Help:Spoken Wikipedia using AI
Wikipedia articles can be spoken using modern AI tools. This makes them more accessible to blind people or people who would like to listen to articles on the go similar to podcasts. This page helps you create high-quality audio narrations in the original language or for translations and serves as a place to discuss and organize related things.
Tutorials
[edit]SoniTranslate
[edit]SoniTranslate is free and open source software (GitHub repo)
- Set it up on your local machine as described in the readme
- Launch it until you can open the localhost page in your browser.

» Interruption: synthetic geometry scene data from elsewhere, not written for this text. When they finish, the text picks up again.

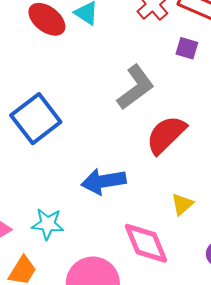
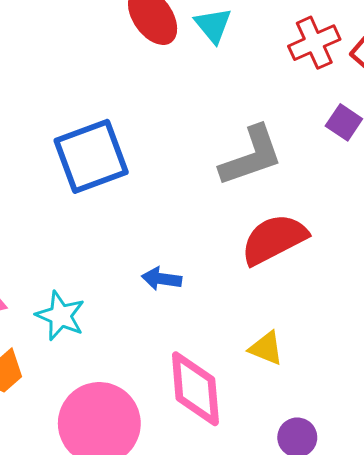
blue arrow: (104, 181) -> (162, 279), size x0.6
yellow triangle: (182, 204) -> (266, 348), turned 45

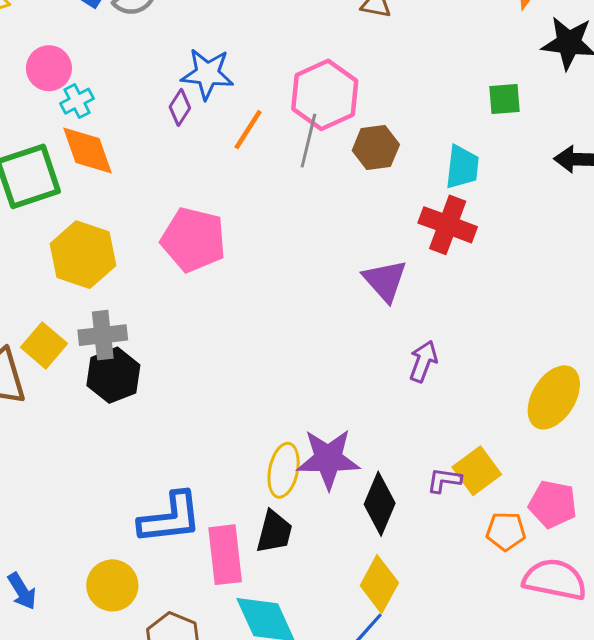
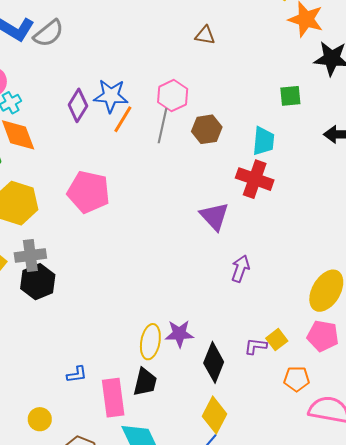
blue star: (207, 74) -> (111, 96), moved
pink hexagon: (325, 95) -> (173, 96), size x0.7
purple diamond: (180, 107) -> (78, 105), size x1.4
purple star: (328, 459) -> (179, 334), size x0.7
yellow square: (477, 471) -> (277, 340), size x0.7
pink pentagon: (553, 504) -> (323, 336), moved
blue L-shape: (170, 518) -> (77, 374), size x0.5
yellow circle: (112, 585) -> (40, 419), size x0.7

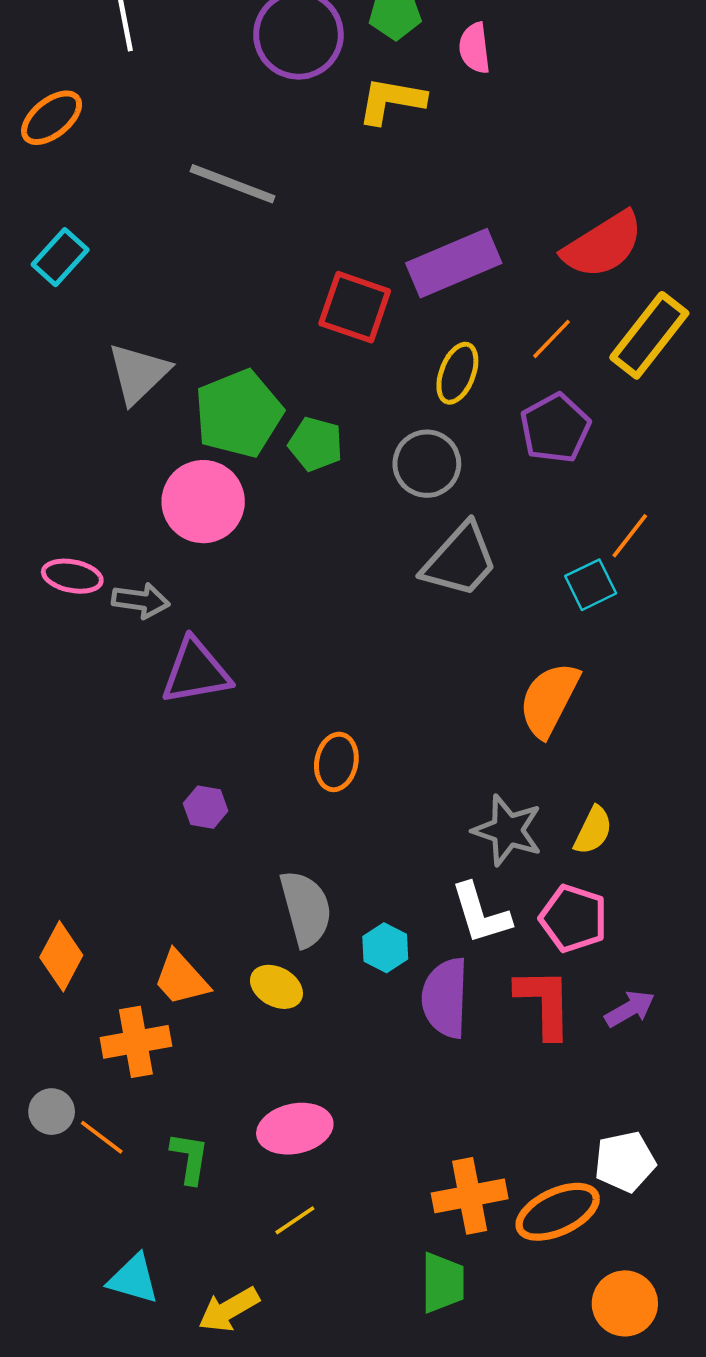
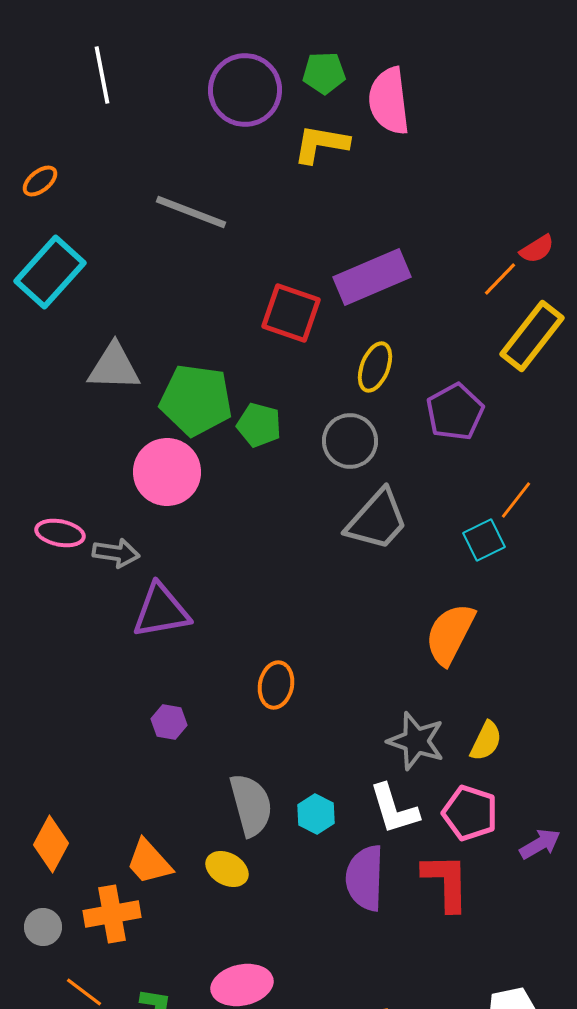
pink semicircle: (475, 48) -> (389, 101), size x1.6
orange ellipse: (52, 118) -> (40, 181), moved, size x0.7
red semicircle: (603, 245) -> (537, 249), moved, size x0.5
cyan rectangle: (60, 257) -> (50, 272), size x1.5
orange line: (552, 339) -> (500, 279), moved
gray triangle: (138, 373) -> (114, 367), turned 46
green pentagon: (239, 414) -> (196, 400), turned 30
cyan hexagon: (385, 948) -> (316, 814), moved
purple arrow: (630, 1009) -> (540, 844), moved
gray circle: (52, 1112) -> (43, 927), moved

Run
conda activate sonitr
thenpython app_rvc.py
(append--cpu_mode
if you do not have a graphics card (GPU)). - There (in the SoniTranslate Web UI), specify source language, Translate audio to language should be the same (if you don't intend to create a translated spoken article) and select Max speakers 1 and a voice that matches the target language.

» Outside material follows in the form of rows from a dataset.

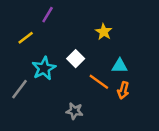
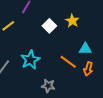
white square: (76, 59) -> (49, 26), moved
cyan star: (44, 68) -> (30, 60), moved

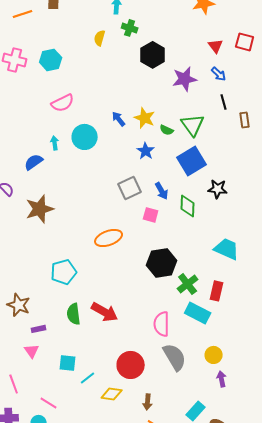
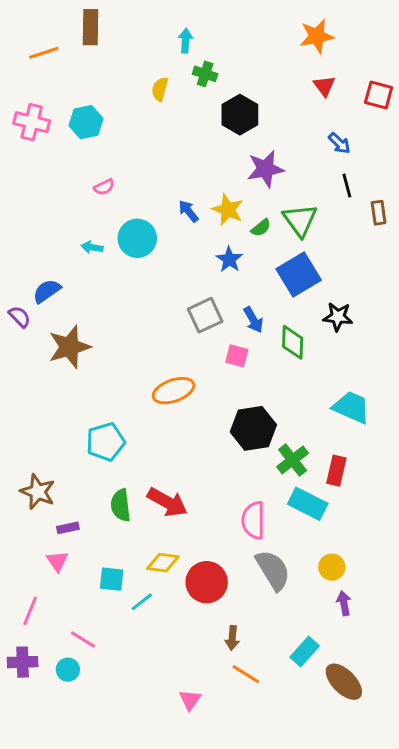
red triangle: (216, 46) -> (324, 86), moved
purple star: (185, 79) -> (265, 169), moved
pink semicircle: (63, 103) -> (104, 187), size x0.6
green semicircle: (167, 130) -> (261, 228), turned -64
cyan arrow: (55, 143) -> (92, 247), turned -72
blue semicircle: (34, 162) -> (47, 291), moved
pink line: (14, 384) -> (30, 611), turned 42
yellow diamond: (112, 394) -> (163, 563), moved

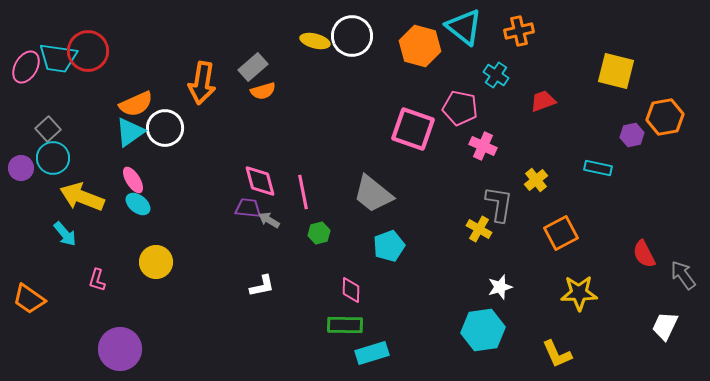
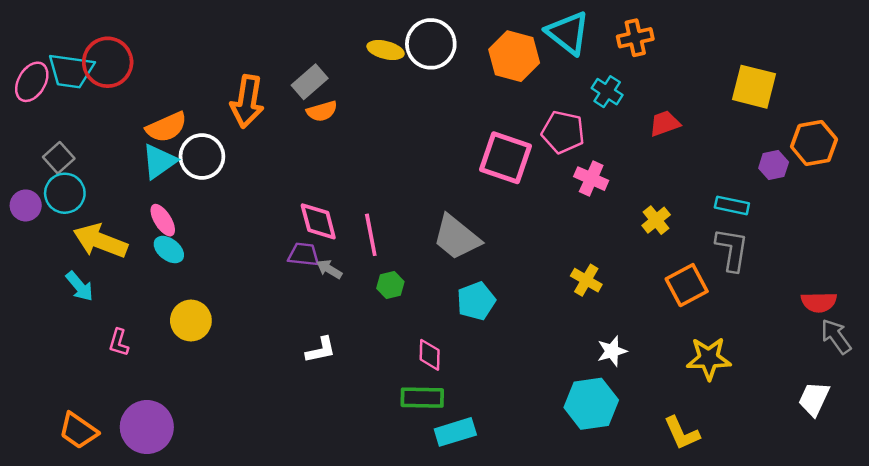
gray L-shape: (499, 204) -> (732, 250), moved
red semicircle: (644, 254) -> (819, 302), moved, turned -64
orange trapezoid: (29, 299) -> (78, 431), moved

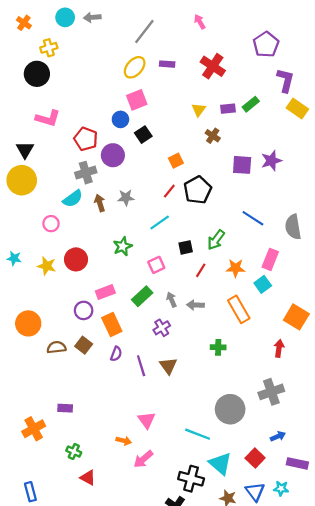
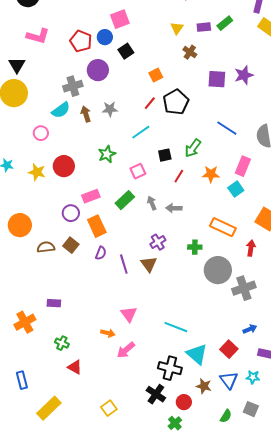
red pentagon: (86, 139) -> (81, 41), moved
orange rectangle: (239, 309) -> (223, 227), moved, turned -35
purple cross: (162, 328) -> (158, 242), moved
gray circle: (230, 409) -> (218, 270), moved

- Under Advanced settings select turn down max acceleration to none/1, enable Acceleration Rate Regulation, select output type "audio (ogg)" or "audio (mp3)", Subtitle type should be disabled, and Translation process (setting near the bottom) should be disable_translation
- Install the Firefox addon Stylus
- Go to the Stylus preferences, create a new style, give it a name, select URLs starting with, enter e.g.
https://en.wikipedia.org/wiki/
, give the profile a name, then paste this CSS and save:.noprint, .reference, .reflist, .refbegin, .infobox, .IPA, .hatnote, .wikitable, .gallery, .sidebar, .tsingle, .trow, .timeline-wrapper, .mw-file-element, .side-box-flex, .box-Expand_section, .metadata, .ambox, .thumb, .mod-gallery, .mwe-math-element, .mw-highlight, .toc, .hauptartikel, .sieheauch, .rellink, .mw-default-size, .excerpt-hat, figure, table { display: none !important; }
- The above hides media files/captions, IPA pronunciations, tables, citation markers like [3], math equations, software code, see also links, hatnotes, etc. Don't forget to turn this style off when done. You need to add css classes to this for other language Wikipedias like
.sieheauch
for German-language Wikipedia (use the Inspect feature of Firefox, e.g. press F12, to find out what the css classes to hide are) - Now copy the article's contents from start to the beginning of the See also or the Reference section (if you know how to do this automatically let us know here)
- Paste the text into a text file that you save as an .srt file (e.g. "articlename.srt")
- At the top above the text enter something like:
1
00:00:00,000 --> 00:03:00,000 - At the bottom below your text enter something like "This was the English Wikipedia article about ARTICLENAME as of CURRENTDATE narrated by AI-generated voice via the open source software SoniTranslate." and save the file. You could also create new files with just these contents so you only need to paste the contents in between. For short articles, it seems like the narration gets slowed down if you don't replace
00:03:00,000
with00:00:10,000
(max 3 hours to max 10 minutes) so do that as well for these cases. - Now remove things like International Phonetic Alphabet (IPA) pronunciation leftovers that is usually at the very beginning of the article (e.g.
()
) and e.g. original-language things that are difficult to pronounce and just disrupt the speech flow / listenability, section headers for sections whose contents was removed (usually just "Gallery") and table headers, and long mathematical equations. Check if there's anything left in the article that should also be removed (one can do this while copying the contents). Note that you may want to include some information from tables (you can still see them on the mobile Wikipedia site or when disabling the Stylus style). - Optional: If substantial content was removed or in general you may want to add info about what was removed to the audio, e.g. "The table Bibliography is not included in the audio" or "For mathematical equations, see the Wikipedia article".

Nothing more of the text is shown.